▶ **SUPPLIED MATERIAL**:
-- Opening Marker --
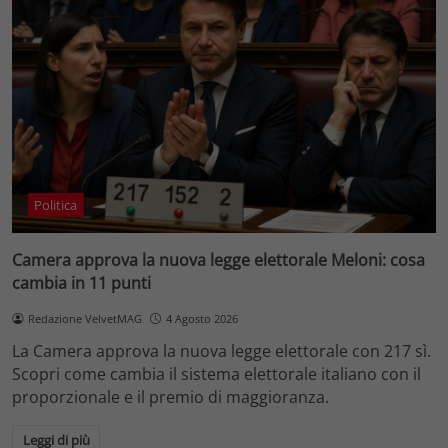
Politica
Camera approva la nuova legge elettorale Meloni: cosa
cambia in 11 punti
Redazione VelvetMAG
4 Agosto 2026
La Camera approva la nuova legge elettorale con 217 sì.
Scopri come cambia il sistema elettorale italiano con il
proporzionale e il premio di maggioranza.
Leggi di più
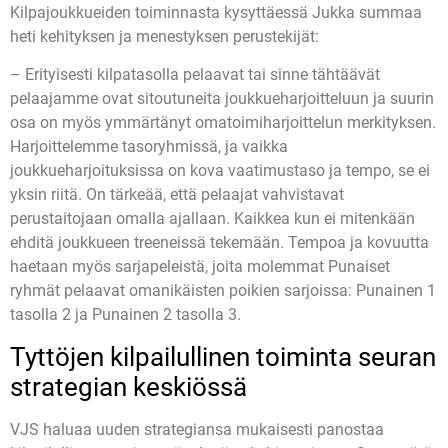
Kilpajoukkueiden toiminnasta kysyttäessä Jukka summaa
heti kehityksen ja menestyksen perustekijät:
– Erityisesti kilpatasolla pelaavat tai sinne tähtäävät
pelaajamme ovat sitoutuneita joukkueharjoitteluun ja suurin
osa on myös ymmärtänyt omatoimiharjoittelun merkityksen.
Harjoittelemme tasoryhmissä, ja vaikka
joukkueharjoituksissa on kova vaatimustaso ja tempo, se ei
yksin riitä. On tärkeää, että pelaajat vahvistavat
perustaitojaan omalla ajallaan. Kaikkea kun ei mitenkään
ehditä joukkueen treeneissä tekemään. Tempoa ja kovuutta
haetaan myös sarjapeleistä, joita molemmat Punaiset
ryhmät pelaavat omanikäisten poikien sarjoissa: Punainen 1
tasolla 2 ja Punainen 2 tasolla 3.
Tyttöjen kilpailullinen toiminta seuran
strategian keskiössä
VJS haluaa uuden strategiansa mukaisesti panostaa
-- Closing Marker --
▶ **EXERCISE BRIEF**: After removing each picture, print the entries above exactly as they were.

▶ **EXERCISE OUTPUT**:
Politica
Camera approva la nuova legge elettorale Meloni: cosa
cambia in 11 punti
Redazione VelvetMAG
4 Agosto 2026
La Camera approva la nuova legge elettorale con 217 sì.
Scopri come cambia il sistema elettorale italiano con il
proporzionale e il premio di maggioranza.
Leggi di più
Kilpajoukkueiden toiminnasta kysyttäessä Jukka summaa
heti kehityksen ja menestyksen perustekijät:
– Erityisesti kilpatasolla pelaavat tai sinne tähtäävät
pelaajamme ovat sitoutuneita joukkueharjoitteluun ja suurin
osa on myös ymmärtänyt omatoimiharjoittelun merkityksen.
Harjoittelemme tasoryhmissä, ja vaikka
joukkueharjoituksissa on kova vaatimustaso ja tempo, se ei
yksin riitä. On tärkeää, että pelaajat vahvistavat
perustaitojaan omalla ajallaan. Kaikkea kun ei mitenkään
ehditä joukkueen treeneissä tekemään. Tempoa ja kovuutta
haetaan myös sarjapeleistä, joita molemmat Punaiset
ryhmät pelaavat omanikäisten poikien sarjoissa: Punainen 1
tasolla 2 ja Punainen 2 tasolla 3.
Tyttöjen kilpailullinen toiminta seuran
strategian keskiössä
VJS haluaa uuden strategiansa mukaisesti panostaa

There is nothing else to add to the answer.